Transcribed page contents
---

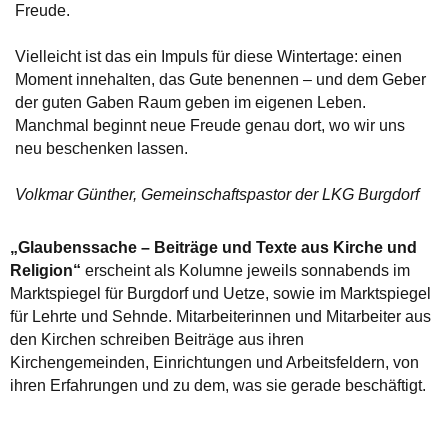
Freude.
Vielleicht ist das ein Impuls für diese Wintertage: einen
Moment innehalten, das Gute benennen – und dem Geber
der guten Gaben Raum geben im eigenen Leben.
Manchmal beginnt neue Freude genau dort, wo wir uns
neu beschenken lassen.
Volkmar Günther, Gemeinschaftspastor der LKG Burgdorf
„Glaubenssache – Beiträge und Texte aus Kirche und
Religion“
erscheint als Kolumne jeweils sonnabends im
Marktspiegel für Burgdorf und Uetze, sowie im Marktspiegel
für Lehrte und Sehnde. Mitarbeiterinnen und Mitarbeiter aus
den Kirchen schreiben Beiträge aus ihren
Kirchengemeinden, Einrichtungen und Arbeitsfeldern, von
ihren Erfahrungen und zu dem, was sie gerade beschäftigt.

---

:: Work item ::
Type the lines above out again exactly as they appear, skipping every picture.

:: Exercise answer ::
Freude.
Vielleicht ist das ein Impuls für diese Wintertage: einen
Moment innehalten, das Gute benennen – und dem Geber
der guten Gaben Raum geben im eigenen Leben.
Manchmal beginnt neue Freude genau dort, wo wir uns
neu beschenken lassen.
Volkmar Günther, Gemeinschaftspastor der LKG Burgdorf
„Glaubenssache – Beiträge und Texte aus Kirche und
Religion“
erscheint als Kolumne jeweils sonnabends im
Marktspiegel für Burgdorf und Uetze, sowie im Marktspiegel
für Lehrte und Sehnde. Mitarbeiterinnen und Mitarbeiter aus
den Kirchen schreiben Beiträge aus ihren
Kirchengemeinden, Einrichtungen und Arbeitsfeldern, von
ihren Erfahrungen und zu dem, was sie gerade beschäftigt.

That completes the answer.